● **PROBLEM**
The answer should consist of the records below, repeated exactly, and no pictures.

● **DATA**
--------------------------------------------------

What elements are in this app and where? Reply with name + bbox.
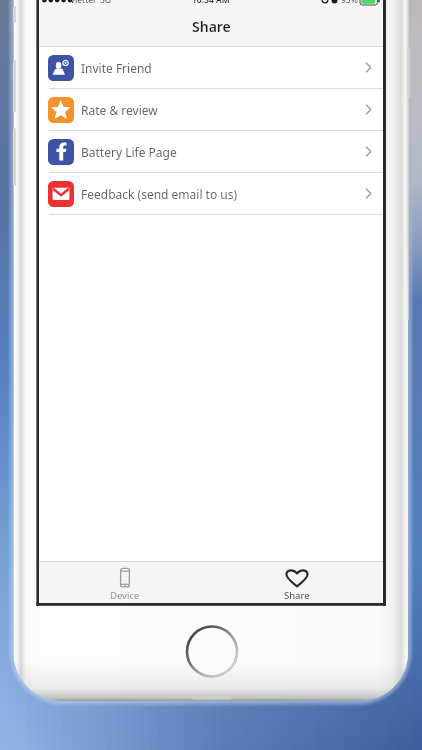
staticText: 93% xyxy=(341,0,358,6)
staticText: Battery Life Page xyxy=(81,144,177,160)
button[interactable]: Device xyxy=(39,562,211,602)
staticText: Share xyxy=(192,17,231,36)
staticText: Rate & review xyxy=(81,102,158,118)
button[interactable]: Share xyxy=(211,562,383,602)
staticText: Invite Friend xyxy=(81,60,152,76)
button[interactable]: Invite Friend xyxy=(39,47,383,88)
button[interactable]: Battery Life Page xyxy=(39,131,383,172)
staticText: Viettel xyxy=(70,0,96,6)
staticText: Feedback (send email to us) xyxy=(81,186,238,202)
staticText: Share xyxy=(284,589,310,602)
staticText: 10:34 AM xyxy=(192,0,230,6)
staticText: Device xyxy=(110,589,140,602)
button[interactable]: Rate & review xyxy=(39,89,383,130)
staticText: 3G xyxy=(100,0,112,6)
button[interactable]: Feedback (send email to us) xyxy=(39,173,383,214)
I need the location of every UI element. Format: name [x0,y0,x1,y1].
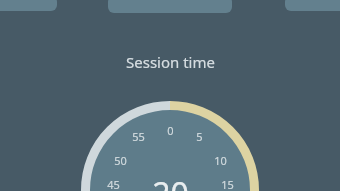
staticText: 20 [152,172,189,191]
staticText: 50 [114,153,127,168]
button[interactable]: Session time dial, 20 minutes [0,0,340,191]
button[interactable]: Current session [108,0,232,13]
staticText: Session time [126,52,215,72]
button[interactable]: Next session [285,0,340,11]
staticText: 15 [221,177,234,191]
staticText: 45 [107,177,120,191]
staticText: 5 [196,129,203,144]
button[interactable]: Previous session [0,0,57,11]
staticText: 10 [214,153,227,168]
staticText: 0 [167,123,174,138]
staticText: 55 [132,129,145,144]
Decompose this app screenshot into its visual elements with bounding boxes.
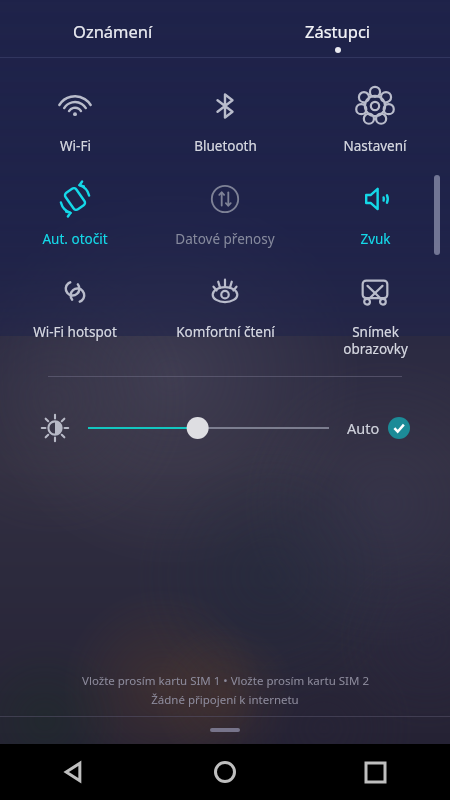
button[interactable]: Wi-Fi hotspot <box>0 270 150 341</box>
staticText: Snímek obrazovky <box>343 323 408 358</box>
button[interactable]: Home <box>150 744 300 800</box>
staticText: Zástupci <box>305 20 371 42</box>
staticText: Žádné připojení k internetu <box>151 692 299 708</box>
other: Brightness <box>40 413 70 443</box>
button[interactable]: Snímek obrazovky <box>300 270 450 358</box>
staticText: Wi-Fi hotspot <box>33 323 117 341</box>
staticText: Wi-Fi <box>60 137 91 155</box>
button[interactable]: Nastavení <box>300 84 450 155</box>
staticText: Komfortní čtení <box>176 323 275 341</box>
staticText: Auto <box>347 418 380 438</box>
button[interactable]: Oznámení <box>0 0 225 58</box>
button[interactable]: Zástupci <box>225 0 450 58</box>
button[interactable]: Wi-Fi <box>0 84 150 155</box>
button[interactable]: Recent apps <box>300 744 450 800</box>
button[interactable] <box>88 413 329 443</box>
button[interactable]: Komfortní čtení <box>150 270 300 341</box>
button[interactable]: Aut. otočit <box>0 177 150 248</box>
button[interactable]: Auto <box>347 417 410 439</box>
staticText: Datové přenosy <box>175 230 275 248</box>
staticText: Oznámení <box>73 20 153 42</box>
button[interactable]: Datové přenosy <box>150 177 300 248</box>
button[interactable]: Collapse panel <box>210 728 240 732</box>
staticText: Zvuk <box>360 230 391 248</box>
staticText: Aut. otočit <box>42 230 108 248</box>
staticText: Bluetooth <box>194 137 257 155</box>
button[interactable]: Bluetooth <box>150 84 300 155</box>
staticText: Nastavení <box>343 137 407 155</box>
button[interactable]: Zvuk <box>300 177 450 248</box>
button[interactable]: Back <box>0 744 150 800</box>
staticText: Vložte prosím kartu SIM 1 • Vložte prosí… <box>82 673 369 689</box>
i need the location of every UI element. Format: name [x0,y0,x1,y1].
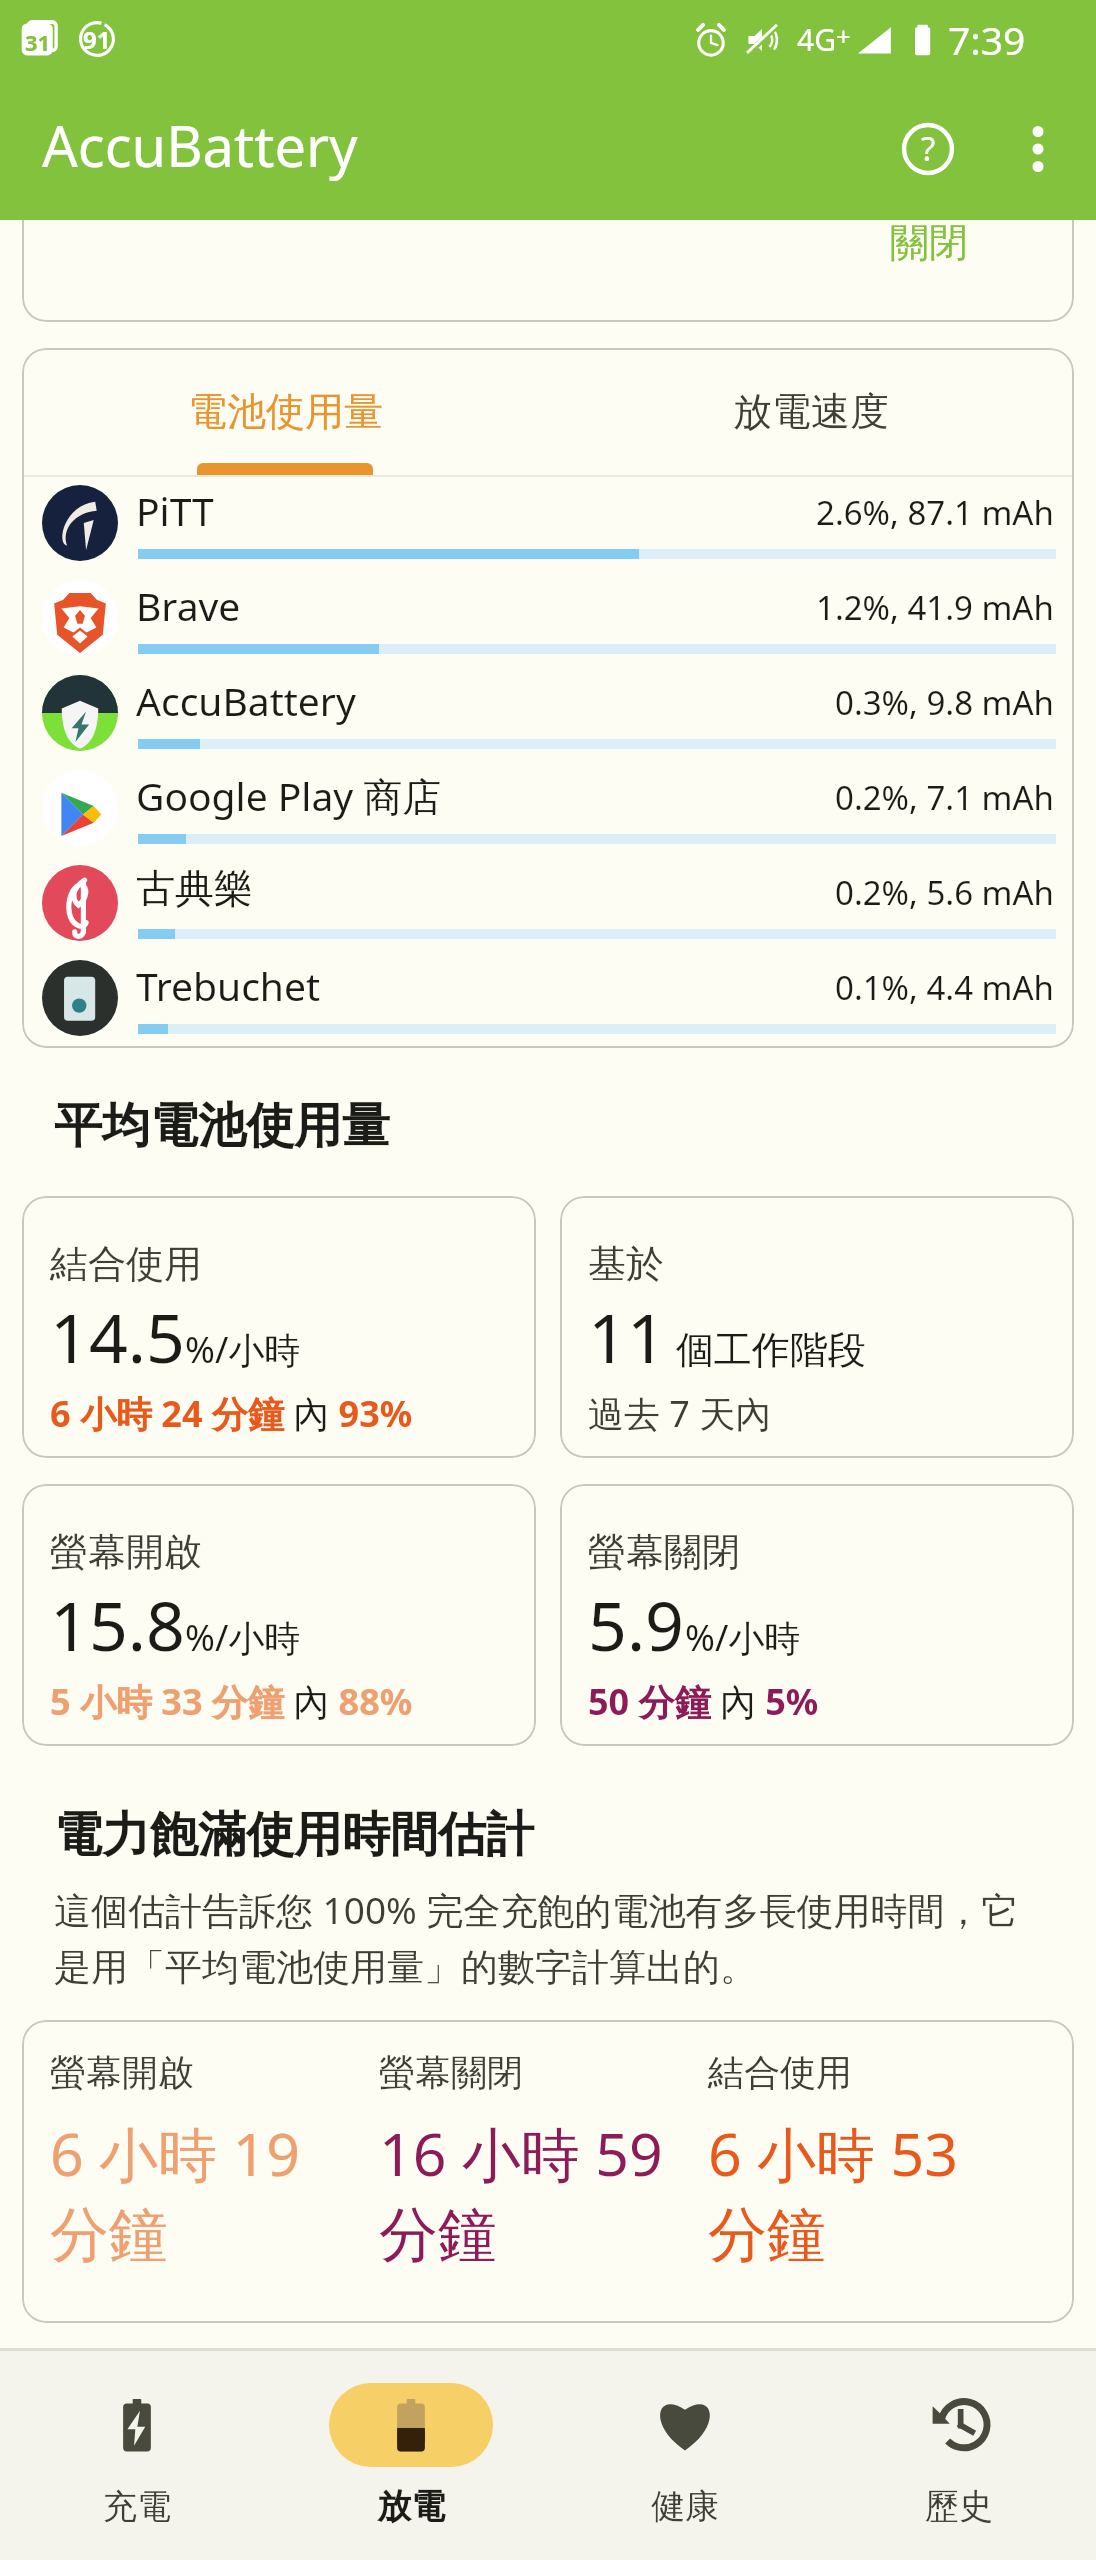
staticText: AccuBattery [42,107,358,183]
staticText: 過去 7 天內 [588,1389,772,1438]
staticText: 健康 [651,2485,719,2528]
button[interactable]: Brave [22,572,1074,667]
staticText: 14.5 [50,1290,185,1383]
button[interactable]: AccuBattery [22,667,1074,762]
staticText: 歷史 [925,2485,993,2528]
button[interactable]: 充電 [0,2351,274,2560]
staticText: 螢幕關閉 [588,1528,740,1576]
staticText: 91 [83,23,111,56]
button[interactable]: PiTT [22,477,1074,572]
staticText: 6 小時 53 分鐘 [708,2113,1005,2273]
staticText: AccuBattery [136,674,356,727]
button[interactable]: More options [983,94,1093,204]
button[interactable]: 螢幕關閉 [560,1484,1074,1746]
button[interactable]: 健康 [548,2351,822,2560]
staticText: 結合使用 [708,2050,852,2095]
staticText: 基於 [588,1240,664,1288]
button[interactable]: 放電 [274,2351,548,2560]
staticText: %/小時 [685,1613,801,1662]
staticText: Trebuchet [136,959,321,1012]
button[interactable]: 關閉 [22,160,1074,322]
staticText: 16 小時 59 分鐘 [379,2113,676,2273]
staticText: 電力飽滿使用時間估計 [54,1805,534,1865]
button[interactable]: Google Play 商店 [22,762,1074,857]
button[interactable]: Help [873,94,983,204]
staticText: 0.1%, 4.4 mAh [835,965,1054,1010]
staticText: 電池使用量 [188,387,383,436]
staticText: 放電速度 [733,387,889,436]
button[interactable]: 基於 [560,1196,1074,1458]
button[interactable]: Trebuchet [22,952,1074,1047]
staticText: %/小時 [185,1613,301,1662]
staticText: %/小時 [185,1325,301,1374]
staticText: 15.8 [50,1578,185,1671]
staticText: 螢幕開啟 [50,1528,202,1576]
staticText: 充電 [103,2485,171,2528]
staticText: 5.9 [588,1578,685,1671]
staticText: ? [921,126,936,171]
button[interactable]: 結合使用 [22,1196,536,1458]
staticText: 0.2%, 7.1 mAh [835,775,1054,820]
staticText: 50 分鐘 內 5% [588,1677,819,1726]
staticText: 這個估計告訴您 100% 完全充飽的電池有多長使用時間，它是用「平均電池使用量」… [54,1884,1029,1991]
staticText: 1.2%, 41.9 mAh [816,585,1054,630]
staticText: PiTT [136,484,214,537]
staticText: 平均電池使用量 [54,1096,390,1156]
button[interactable]: 歷史 [822,2351,1096,2560]
staticText: 0.2%, 5.6 mAh [835,870,1054,915]
staticText: 關閉 [890,218,968,267]
staticText: 0.3%, 9.8 mAh [835,680,1054,725]
button[interactable]: 放電速度 [548,348,1074,475]
staticText: 7:39 [948,13,1026,66]
staticText: 4G [797,19,836,60]
staticText: Brave [136,579,241,632]
staticText: 2.6%, 87.1 mAh [816,490,1054,535]
button[interactable]: 螢幕開啟 [22,2020,1074,2323]
staticText: 放電 [377,2485,445,2528]
staticText: 個工作階段 [666,1322,866,1374]
staticText: 古典樂 [136,864,253,913]
staticText: 11 [588,1290,666,1383]
staticText: 31 [25,27,51,57]
button[interactable]: 古典樂 [22,857,1074,952]
staticText: 6 小時 24 分鐘 內 93% [50,1389,413,1438]
button[interactable]: 螢幕開啟 [22,1484,536,1746]
staticText: 結合使用 [50,1240,202,1288]
staticText: 6 小時 19 分鐘 [50,2113,347,2273]
staticText: 螢幕關閉 [379,2050,523,2095]
button[interactable]: 電池使用量 [22,348,548,475]
staticText: + [836,18,851,53]
staticText: 5 小時 33 分鐘 內 88% [50,1677,413,1726]
staticText: 螢幕開啟 [50,2050,194,2095]
staticText: Google Play 商店 [136,769,442,822]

--------------------------------------------------

● **REPLY**
What elements are in this app and where? Reply with name + bbox.
staticText: 93% xyxy=(341,0,358,6)
staticText: Battery Life Page xyxy=(81,144,177,160)
button[interactable]: Device xyxy=(39,562,211,602)
staticText: Share xyxy=(192,17,231,36)
staticText: Rate & review xyxy=(81,102,158,118)
button[interactable]: Share xyxy=(211,562,383,602)
staticText: Invite Friend xyxy=(81,60,152,76)
button[interactable]: Invite Friend xyxy=(39,47,383,88)
button[interactable]: Battery Life Page xyxy=(39,131,383,172)
staticText: Viettel xyxy=(70,0,96,6)
staticText: Feedback (send email to us) xyxy=(81,186,238,202)
staticText: Share xyxy=(284,589,310,602)
staticText: 10:34 AM xyxy=(192,0,230,6)
staticText: Device xyxy=(110,589,140,602)
button[interactable]: Rate & review xyxy=(39,89,383,130)
staticText: 3G xyxy=(100,0,112,6)
button[interactable]: Feedback (send email to us) xyxy=(39,173,383,214)
I need the location of every UI element. Format: name [x0,y0,x1,y1].
staticText: 20 [152,172,189,191]
staticText: 50 [114,153,127,168]
button[interactable]: Session time dial, 20 minutes [0,0,340,191]
button[interactable]: Current session [108,0,232,13]
staticText: Session time [126,52,215,72]
button[interactable]: Next session [285,0,340,11]
staticText: 15 [221,177,234,191]
staticText: 45 [107,177,120,191]
staticText: 5 [196,129,203,144]
button[interactable]: Previous session [0,0,57,11]
staticText: 10 [214,153,227,168]
staticText: 0 [167,123,174,138]
staticText: 55 [132,129,145,144]
Decompose this app screenshot into its visual elements with bounding boxes.
button[interactable]: Wi-Fi hotspot <box>0 270 150 341</box>
staticText: Snímek obrazovky <box>343 323 408 358</box>
button[interactable]: Home <box>150 744 300 800</box>
staticText: Zástupci <box>305 20 371 42</box>
staticText: Žádné připojení k internetu <box>151 692 299 708</box>
other: Brightness <box>40 413 70 443</box>
button[interactable]: Snímek obrazovky <box>300 270 450 358</box>
staticText: Wi-Fi hotspot <box>33 323 117 341</box>
staticText: Wi-Fi <box>60 137 91 155</box>
button[interactable]: Nastavení <box>300 84 450 155</box>
staticText: Komfortní čtení <box>176 323 275 341</box>
staticText: Auto <box>347 418 380 438</box>
button[interactable]: Oznámení <box>0 0 225 58</box>
button[interactable]: Zástupci <box>225 0 450 58</box>
button[interactable]: Wi-Fi <box>0 84 150 155</box>
button[interactable]: Recent apps <box>300 744 450 800</box>
button[interactable] <box>88 413 329 443</box>
button[interactable]: Komfortní čtení <box>150 270 300 341</box>
button[interactable]: Aut. otočit <box>0 177 150 248</box>
button[interactable]: Auto <box>347 417 410 439</box>
staticText: Datové přenosy <box>175 230 275 248</box>
staticText: Oznámení <box>73 20 153 42</box>
button[interactable]: Datové přenosy <box>150 177 300 248</box>
button[interactable]: Collapse panel <box>210 728 240 732</box>
staticText: Zvuk <box>360 230 391 248</box>
staticText: Aut. otočit <box>42 230 108 248</box>
staticText: Bluetooth <box>194 137 257 155</box>
button[interactable]: Bluetooth <box>150 84 300 155</box>
staticText: Nastavení <box>343 137 407 155</box>
button[interactable]: Zvuk <box>300 177 450 248</box>
button[interactable]: Back <box>0 744 150 800</box>
staticText: Vložte prosím kartu SIM 1 • Vložte prosí… <box>82 673 369 689</box>
i need the location of every UI element. Format: name [x0,y0,x1,y1].
staticText: AccuBattery [42,107,358,183]
staticText: 過去 7 天內 [588,1389,772,1438]
staticText: 健康 [651,2485,719,2528]
button[interactable]: Brave [22,572,1074,667]
staticText: 14.5 [50,1290,185,1383]
button[interactable]: AccuBattery [22,667,1074,762]
staticText: 歷史 [925,2485,993,2528]
button[interactable]: 充電 [0,2351,274,2560]
staticText: 螢幕關閉 [588,1528,740,1576]
staticText: 91 [83,23,111,56]
button[interactable]: PiTT [22,477,1074,572]
staticText: 6 小時 53 分鐘 [708,2113,1005,2273]
staticText: AccuBattery [136,674,356,727]
button[interactable]: More options [983,94,1093,204]
button[interactable]: 螢幕關閉 [560,1484,1074,1746]
button[interactable]: 健康 [548,2351,822,2560]
staticText: 結合使用 [708,2050,852,2095]
staticText: 基於 [588,1240,664,1288]
button[interactable]: 放電 [274,2351,548,2560]
staticText: %/小時 [685,1613,801,1662]
staticText: Trebuchet [136,959,321,1012]
button[interactable]: 關閉 [22,160,1074,322]
staticText: 16 小時 59 分鐘 [379,2113,676,2273]
staticText: 電力飽滿使用時間估計 [54,1805,534,1865]
button[interactable]: Google Play 商店 [22,762,1074,857]
button[interactable]: Help [873,94,983,204]
staticText: 0.1%, 4.4 mAh [835,965,1054,1010]
staticText: 電池使用量 [188,387,383,436]
staticText: 放電速度 [733,387,889,436]
button[interactable]: 基於 [560,1196,1074,1458]
button[interactable]: Trebuchet [22,952,1074,1047]
staticText: %/小時 [185,1613,301,1662]
staticText: %/小時 [185,1325,301,1374]
staticText: 15.8 [50,1578,185,1671]
staticText: 螢幕開啟 [50,1528,202,1576]
staticText: 充電 [103,2485,171,2528]
staticText: 5.9 [588,1578,685,1671]
staticText: ? [921,126,936,171]
button[interactable]: 結合使用 [22,1196,536,1458]
staticText: 0.2%, 7.1 mAh [835,775,1054,820]
staticText: 50 分鐘 內 5% [588,1677,819,1726]
staticText: 這個估計告訴您 100% 完全充飽的電池有多長使用時間，它是用「平均電池使用量」… [54,1884,1029,1991]
staticText: 1.2%, 41.9 mAh [816,585,1054,630]
staticText: PiTT [136,484,214,537]
staticText: 平均電池使用量 [54,1096,390,1156]
button[interactable]: 歷史 [822,2351,1096,2560]
staticText: 0.2%, 5.6 mAh [835,870,1054,915]
staticText: 關閉 [890,218,968,267]
staticText: 0.3%, 9.8 mAh [835,680,1054,725]
button[interactable]: 放電速度 [548,348,1074,475]
staticText: 7:39 [948,13,1026,66]
staticText: 4G [797,19,836,60]
staticText: Brave [136,579,241,632]
staticText: 2.6%, 87.1 mAh [816,490,1054,535]
button[interactable]: 螢幕開啟 [22,2020,1074,2323]
staticText: 放電 [377,2485,445,2528]
staticText: 個工作階段 [666,1322,866,1374]
staticText: 古典樂 [136,864,253,913]
staticText: 11 [588,1290,666,1383]
staticText: 31 [25,27,51,57]
button[interactable]: 古典樂 [22,857,1074,952]
staticText: 6 小時 24 分鐘 內 93% [50,1389,413,1438]
button[interactable]: 螢幕開啟 [22,1484,536,1746]
staticText: 結合使用 [50,1240,202,1288]
staticText: 6 小時 19 分鐘 [50,2113,347,2273]
staticText: 螢幕關閉 [379,2050,523,2095]
button[interactable]: 電池使用量 [22,348,548,475]
staticText: + [836,18,851,53]
staticText: 5 小時 33 分鐘 內 88% [50,1677,413,1726]
staticText: 螢幕開啟 [50,2050,194,2095]
staticText: Google Play 商店 [136,769,442,822]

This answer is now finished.